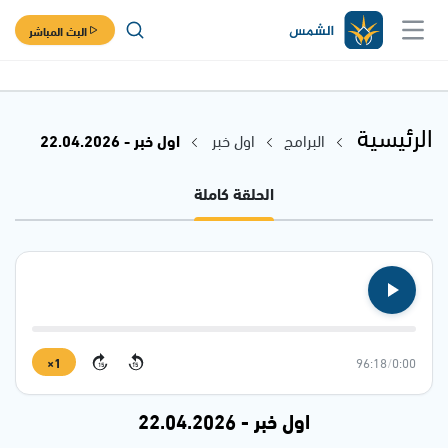
البث المباشر
الرئيسية
البرامج
اول خبر
اول خبر - 22.04.2026
الحلقة كاملة
1×
96:18
/
0:00
15
15
اول خبر - 22.04.2026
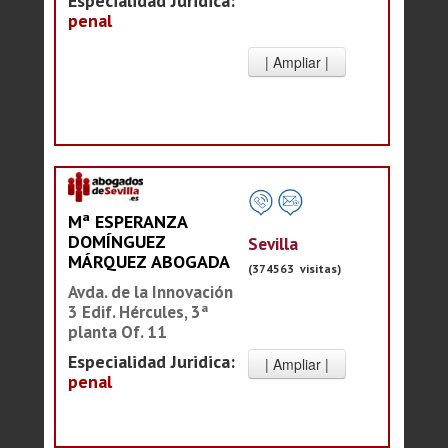
Especialidad Juridica:
penal
Mª ESPERANZA
DOMÍNGUEZ
Sevilla
MÁRQUEZ ABOGADA
(374563 visitas)
Avda. de la Innovación
3 Edif. Hércules, 3ª
planta Of. 11
Especialidad Juridica:
penal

TASK TO CARRY OUT: With the pictures left out, return each entry exactly as written.

SOLUTION TO THIS PROBLEM:
البث المباشر
الرئيسية
البرامج
اول خبر
اول خبر - 22.04.2026
الحلقة كاملة
1×
96:18
/
0:00
15
15
اول خبر - 22.04.2026
Especialidad Juridica:
penal
Mª ESPERANZA
DOMÍNGUEZ
Sevilla
MÁRQUEZ ABOGADA
(374563 visitas)
Avda. de la Innovación
3 Edif. Hércules, 3ª
planta Of. 11
Especialidad Juridica:
penal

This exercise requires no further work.